__Problem details__. Reproduce all of the entries character for character, while leaving out any pictures they contain.

__Source information__.
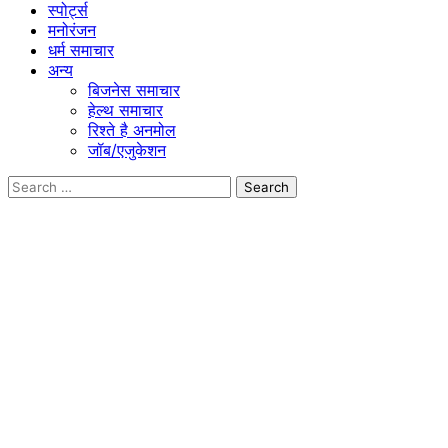
स्पोर्ट्स
मनोरंजन
धर्म समाचार
अन्य
बिजनेस समाचार
हेल्थ समाचार
रिश्ते है अनमोल
जॉब/एजुकेशन
Search
for:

__Answer box__.
स्पोर्ट्स
मनोरंजन
धर्म समाचार
अन्य
बिजनेस समाचार
हेल्थ समाचार
रिश्ते है अनमोल
जॉब/एजुकेशन
Search
for:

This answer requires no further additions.